__WHAT TO DO__
Using the listing below, copy exactly the lines from the one containing "Image attached. Target: right" to the one containing "Wrap output in <instances>...</instances>. Detect", both lines included, and no others.
====
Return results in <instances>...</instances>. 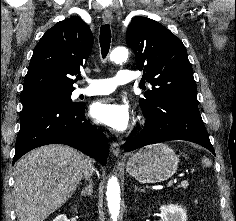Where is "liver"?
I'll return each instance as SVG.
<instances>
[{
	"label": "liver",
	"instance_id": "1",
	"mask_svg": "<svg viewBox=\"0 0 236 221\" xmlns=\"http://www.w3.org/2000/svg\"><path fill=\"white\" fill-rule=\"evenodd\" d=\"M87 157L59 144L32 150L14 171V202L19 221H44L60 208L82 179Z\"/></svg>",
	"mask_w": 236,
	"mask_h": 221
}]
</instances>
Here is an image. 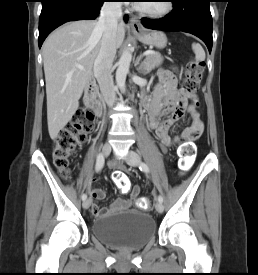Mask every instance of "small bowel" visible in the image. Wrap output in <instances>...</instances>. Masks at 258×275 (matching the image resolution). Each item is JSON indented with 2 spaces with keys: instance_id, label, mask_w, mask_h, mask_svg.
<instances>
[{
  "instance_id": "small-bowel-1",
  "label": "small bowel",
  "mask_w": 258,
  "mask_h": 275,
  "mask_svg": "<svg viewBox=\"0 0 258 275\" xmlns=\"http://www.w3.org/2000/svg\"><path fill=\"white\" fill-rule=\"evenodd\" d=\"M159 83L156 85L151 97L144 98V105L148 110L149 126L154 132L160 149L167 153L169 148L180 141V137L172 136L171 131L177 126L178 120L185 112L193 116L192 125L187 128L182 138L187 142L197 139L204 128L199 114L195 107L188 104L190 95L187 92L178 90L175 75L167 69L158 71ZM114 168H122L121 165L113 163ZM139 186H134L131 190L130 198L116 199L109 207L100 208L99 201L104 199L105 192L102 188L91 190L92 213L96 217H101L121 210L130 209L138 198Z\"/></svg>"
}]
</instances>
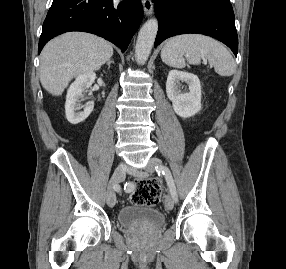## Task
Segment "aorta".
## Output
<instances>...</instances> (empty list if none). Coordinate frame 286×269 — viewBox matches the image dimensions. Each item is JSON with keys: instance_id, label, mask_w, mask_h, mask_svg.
====
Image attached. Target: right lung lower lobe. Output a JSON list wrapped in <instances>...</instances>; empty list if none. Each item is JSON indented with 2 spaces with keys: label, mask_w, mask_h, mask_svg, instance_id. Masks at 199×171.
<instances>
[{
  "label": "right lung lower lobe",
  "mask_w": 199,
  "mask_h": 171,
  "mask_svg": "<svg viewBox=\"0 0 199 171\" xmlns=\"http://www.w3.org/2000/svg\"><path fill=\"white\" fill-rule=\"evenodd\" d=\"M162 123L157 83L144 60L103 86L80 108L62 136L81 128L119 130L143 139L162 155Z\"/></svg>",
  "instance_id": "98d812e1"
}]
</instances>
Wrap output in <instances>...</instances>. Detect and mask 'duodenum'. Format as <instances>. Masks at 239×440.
====
__SOLVED EXERCISE__
Image attached. Target: right lung lower lobe. Output a JSON list wrapped in <instances>...</instances>; empty list if none. Each item is JSON indented with 2 spaces with keys: label, mask_w, mask_h, mask_svg, instance_id. Masks at 199×171.
<instances>
[{
  "label": "right lung lower lobe",
  "mask_w": 199,
  "mask_h": 171,
  "mask_svg": "<svg viewBox=\"0 0 199 171\" xmlns=\"http://www.w3.org/2000/svg\"><path fill=\"white\" fill-rule=\"evenodd\" d=\"M162 123L157 83L144 60L103 86L80 108L62 136L81 128L119 130L143 139L162 155Z\"/></svg>",
  "instance_id": "98d812e1"
}]
</instances>
Wrap output in <instances>...</instances>. Detect and mask 'duodenum'. Format as <instances>. Masks at 239×440.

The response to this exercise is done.